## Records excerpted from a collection
▽

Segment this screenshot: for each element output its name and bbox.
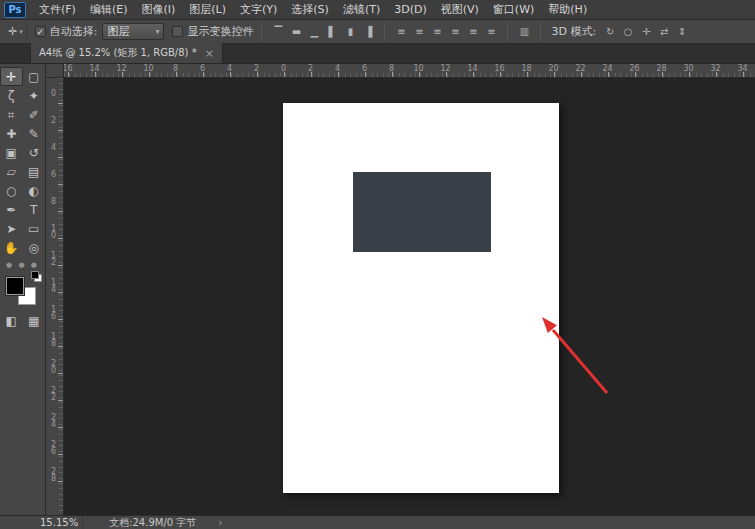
tool-preset-picker[interactable]: ✛ ▾ [5, 23, 27, 40]
ruler-tick-label: 6 [189, 64, 216, 78]
menu-item[interactable]: 滤镜(T) [336, 0, 387, 19]
eraser-tool[interactable]: ▱ [0, 162, 23, 181]
rectangular-marquee-tool[interactable]: ▢ [23, 67, 46, 86]
tool-icon: ◧ [6, 314, 17, 328]
auto-select-target-dropdown[interactable]: 图层 ▾ [102, 23, 164, 40]
ruler-tick-label: 20 [540, 64, 567, 78]
menu-item[interactable]: 图层(L) [182, 0, 233, 19]
distribute-left-edges-icon[interactable]: ≡ [447, 24, 463, 40]
clone-stamp-tool[interactable]: ▣ [0, 143, 23, 162]
auto-select-checkbox[interactable]: ✓ [35, 26, 46, 37]
ruler-tick-label: 2 [243, 64, 270, 78]
show-transform-controls-label: 显示变换控件 [187, 24, 253, 39]
align-bottom-edges-icon[interactable]: ▁ [306, 24, 322, 40]
zoom-level-field[interactable]: 15.15% [36, 516, 83, 529]
document-tab[interactable]: A4纸 @ 15.2% (矩形 1, RGB/8) * × [30, 43, 223, 63]
show-transform-controls-checkbox[interactable] [172, 26, 183, 37]
distribute-vertical-centers-icon[interactable]: ≡ [411, 24, 427, 40]
align-top-edges-icon[interactable]: ▔ [270, 24, 286, 40]
ruler-tick-label: 32 [702, 64, 729, 78]
ruler-tick-label: 16 [49, 306, 58, 333]
vertical-ruler[interactable]: 20246810121416182022242628 [46, 78, 64, 515]
tool-icon: ζ [8, 89, 15, 103]
distribute-bottom-edges-icon[interactable]: ≡ [429, 24, 445, 40]
path-selection-tool[interactable]: ➤ [0, 219, 23, 238]
spot-healing-brush-tool[interactable]: ✚ [0, 124, 23, 143]
workspace: ✛ ▢ ζ ✦ ⌗ [0, 64, 755, 515]
more-tools-button[interactable]: ● ● ● [0, 261, 45, 269]
align-horizontal-centers-icon[interactable]: ▮ [342, 24, 358, 40]
crop-tool[interactable]: ⌗ [0, 105, 23, 124]
tool-options-bar: ✛ ▾ ✓ 自动选择: 图层 ▾ 显示变换控件 ▔▬▁▌▮▐ ≡≡≡≡≡≡ ▥ … [0, 20, 755, 44]
ruler-tick-label: 14 [459, 64, 486, 78]
3d-rotate-icon[interactable]: ↻ [602, 24, 618, 40]
brush-tool[interactable]: ✎ [23, 124, 46, 143]
3d-scale-icon[interactable]: ⇕ [674, 24, 690, 40]
ruler-tick-label: 2 [297, 64, 324, 78]
status-popup-chevron[interactable]: › [218, 516, 222, 529]
ruler-tick-label: 12 [49, 252, 58, 279]
type-tool[interactable]: T [23, 200, 46, 219]
distribute-right-edges-icon[interactable]: ≡ [483, 24, 499, 40]
ruler-tick-label: 18 [513, 64, 540, 78]
blur-tool[interactable]: ○ [0, 181, 23, 200]
eyedropper-tool[interactable]: ✐ [23, 105, 46, 124]
3d-slide-icon[interactable]: ⇄ [656, 24, 672, 40]
lasso-tool[interactable]: ζ [0, 86, 23, 105]
menu-item[interactable]: 帮助(H) [541, 0, 594, 19]
menu-item[interactable]: 编辑(E) [83, 0, 135, 19]
move-tool[interactable]: ✛ [0, 67, 23, 86]
ruler-tick-label: 16 [64, 64, 81, 78]
separator [261, 23, 262, 41]
separator [384, 23, 385, 41]
foreground-color-swatch[interactable] [6, 277, 24, 295]
default-colors-icon[interactable] [31, 271, 42, 282]
dodge-tool[interactable]: ◐ [23, 181, 46, 200]
menu-item[interactable]: 文件(F) [32, 0, 83, 19]
tool-icon: ◎ [29, 241, 39, 255]
rectangle-tool[interactable]: ▭ [23, 219, 46, 238]
quick-mask-icon[interactable]: ◧ [0, 311, 23, 330]
distribute-horizontal-centers-icon[interactable]: ≡ [465, 24, 481, 40]
align-vertical-centers-icon[interactable]: ▬ [288, 24, 304, 40]
menu-item[interactable]: 选择(S) [284, 0, 336, 19]
align-left-edges-icon[interactable]: ▌ [324, 24, 340, 40]
align-right-edges-icon[interactable]: ▐ [360, 24, 376, 40]
horizontal-ruler[interactable]: 1614121086420246810121416182022242628303… [64, 64, 755, 78]
auto-select-label: 自动选择: [50, 24, 98, 39]
align-icons-group: ▔▬▁▌▮▐ [270, 24, 376, 40]
tool-icon: ✋ [4, 241, 19, 255]
tool-icon: ⌗ [8, 108, 15, 122]
distribute-icons-group: ≡≡≡≡≡≡ [393, 24, 499, 40]
status-bar: 15.15% 文档:24.9M/0 字节 › [0, 515, 755, 529]
zoom-tool[interactable]: ◎ [23, 238, 46, 257]
quick-selection-tool[interactable]: ✦ [23, 86, 46, 105]
rectangle-shape-layer[interactable] [353, 172, 491, 252]
history-brush-tool[interactable]: ↺ [23, 143, 46, 162]
tool-icon: ✛ [6, 70, 16, 84]
screen-mode-icon[interactable]: ▦ [23, 311, 46, 330]
pen-tool[interactable]: ✒ [0, 200, 23, 219]
document-page[interactable] [283, 103, 559, 493]
3d-drag-icon[interactable]: ✛ [638, 24, 654, 40]
menu-item[interactable]: 窗口(W) [486, 0, 541, 19]
ruler-tick-label: 2 [49, 117, 58, 144]
chevron-down-icon: ▾ [19, 28, 23, 36]
ruler-tick-label: 4 [49, 144, 58, 171]
ruler-tick-label: 10 [49, 225, 58, 252]
ruler-tick-label: 6 [49, 171, 58, 198]
close-icon[interactable]: × [205, 47, 214, 60]
menu-item[interactable]: 图像(I) [134, 0, 182, 19]
menu-item[interactable]: 文字(Y) [233, 0, 284, 19]
menu-item[interactable]: 视图(V) [434, 0, 486, 19]
menu-item[interactable]: 3D(D) [387, 0, 434, 19]
auto-align-layers-icon[interactable]: ▥ [516, 24, 532, 40]
3d-roll-icon[interactable]: ○ [620, 24, 636, 40]
canvas-area[interactable] [64, 78, 755, 515]
ruler-tick-label: 26 [49, 441, 58, 468]
toolbar-bottom-icons: ◧▦ [0, 311, 45, 330]
gradient-tool[interactable]: ▤ [23, 162, 46, 181]
hand-tool[interactable]: ✋ [0, 238, 23, 257]
ruler-tick-label: 26 [621, 64, 648, 78]
distribute-top-edges-icon[interactable]: ≡ [393, 24, 409, 40]
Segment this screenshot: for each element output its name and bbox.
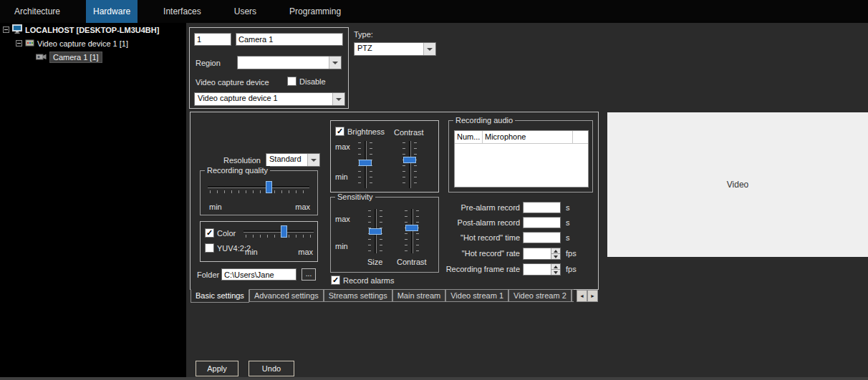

△

## Exercise brief
In the data above, find each line that has the word "selection" and copy it out.

## Problem solution
path-selection-tool[interactable]: ➤ [0, 219, 23, 238]
quick-selection-tool[interactable]: ✦ [23, 86, 46, 105]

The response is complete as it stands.